Former Ohio House Speaker Finally Heading To Trial

Former Ohio House Speaker Set To Go on Trial Soon

( – In July 2020, US Attorney for the Southern District of Ohio David DeVillers joined FBI Special Agent in Charge Chris Hoffman to announce the criminal charges filed against Ohio House Speaker Larry Householder (R) and four others. Authorities accused the group of conspiracy to participate in the conduct of an enterprise’s affairs through racketeering activity. That offense can include crimes like murder, kidnapping, extortion, and bribery. Two and a half years later, the trial is starting.

The case against Householder, slated to start this week, centers around a $60-million bribery scheme. According to the indictment, the former lawmaker accepted a payout from an energy company in exchange for his help in passing House Bill 6. The legislation was essentially a $1-million bailout for two nuclear power plants.

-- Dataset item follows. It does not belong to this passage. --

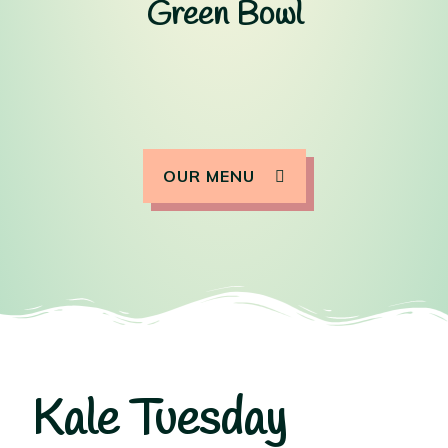
Green Bowl
OUR MENU
Kale Tuesday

Householder didn’t accept the money directly, however. Instead, he allegedly set up a dummy corporation called Generation Now to launder the funds over the course of three years. That money, authorities say, was then funneled to the Ohio politician. USA Today noted that court documents accused Householder of directing at least $1 million from the phony business to launch negative ads against his opponents so he could become speaker of the House and ensure the passage of the House bill — as promised.

Following his indictment, members of the Ohio House expelled the former Ohio speaker. His removal from power was the first time the state’s lower chamber made such a move in well over a century. Fox News reported Householder’s attorneys plan to argue that there was no nefarious scheme, alleging the transaction was simply standard practice in politics.

Prosecutors have a different view. They believe Householder’s actions rise to the level of illegal racketeering, and the lawyers plan to use emails, texts, phone calls, documents, and witness testimony to prove their case. If convicted, the former politician could face up to 20 years behind bars.